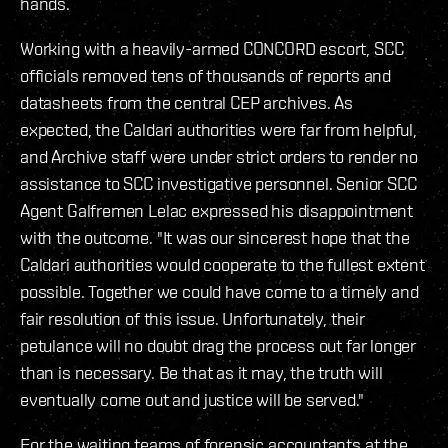
hands.
Working with a heavily-armed CONCORD escort, SCC
officials removed tens of thousands of reports and
datasheets from the central CEP archives. As
expected, the Caldari authorities were far from helpful,
and Archive staff were under strict orders to render no
assistance to SCC investigative personnel. Senior SCC
Agent Galfremen Lelac expressed his disappointment
with the outcome. "It was our sincerest hope that the
Caldari authorities would cooperate to the fullest extent
possible. Together we could have come to a timely and
fair resolution of this issue. Unfortunately, their
petulance will no doubt drag the process out far longer
than is necessary. Be that as it may, the truth will
eventually come out and justice will be served."
For the waiting teams of forensic accountants at the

__________

_WHAT YOU NEED TO DO_
Please say only the number of lines in the data that hold "with".

_YOUR SOLUTION_
2